# Baby Rudin Proof of Theorem 1.33 (e) - Triangle Inequality

1. Jun 7, 2012

### josueortega

Hi everyone,

I have a question on Rudin's proof of Theorem 1.33 part e. Here he prove the following statement:

The absolute value of z+w is equal or smaller than the absolute value of z plus the absolute value of w -Yes, is the triangle inequality, where z and w are both complex numbers-
|z+w| $\leqslant$ |z| + |w|

In the proof, the key is that he points out that
$$2Re(z\overline{w}) \leqslant 2|z\overline{w}|$$

which obviously implies that
$$Re(z\overline{w}) \leqslant |z\overline{w}|$$

Why is that so?
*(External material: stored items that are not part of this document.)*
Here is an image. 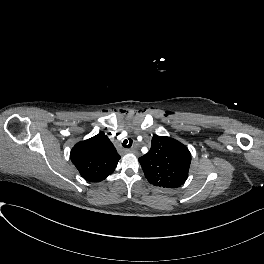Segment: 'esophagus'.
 I'll use <instances>...</instances> for the list:
<instances>
[{
  "mask_svg": "<svg viewBox=\"0 0 264 264\" xmlns=\"http://www.w3.org/2000/svg\"><path fill=\"white\" fill-rule=\"evenodd\" d=\"M136 149L135 148H131V149H126V152L128 153H136Z\"/></svg>",
  "mask_w": 264,
  "mask_h": 264,
  "instance_id": "obj_1",
  "label": "esophagus"
}]
</instances>
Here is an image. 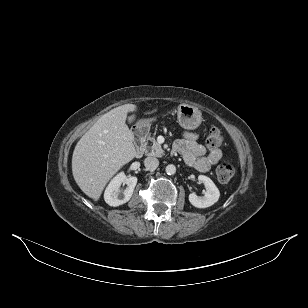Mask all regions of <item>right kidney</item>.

How does he knows this inequality is satified? If you can help me I would appreciate it a lot.

2. Jun 7, 2012

### micromass

It's from part (d)...

3. Jun 7, 2012

### josueortega

I think I got it now! We know that

$$|Re(x)| \leqslant |x|$$

$$[Re(x)Re(x)]^{1/2} \leqslant |x|$$

$$Re(x) \leqslant |x|$$ which is what we wanted to prove. Right?

4. Jun 11, 2012

### dylanbyte

I think that you are slightly overthinking this, the real part of a complex number is just that - a real number.

And the modulus of a real number is just its absolute value, and a real number is always less than its absolute value.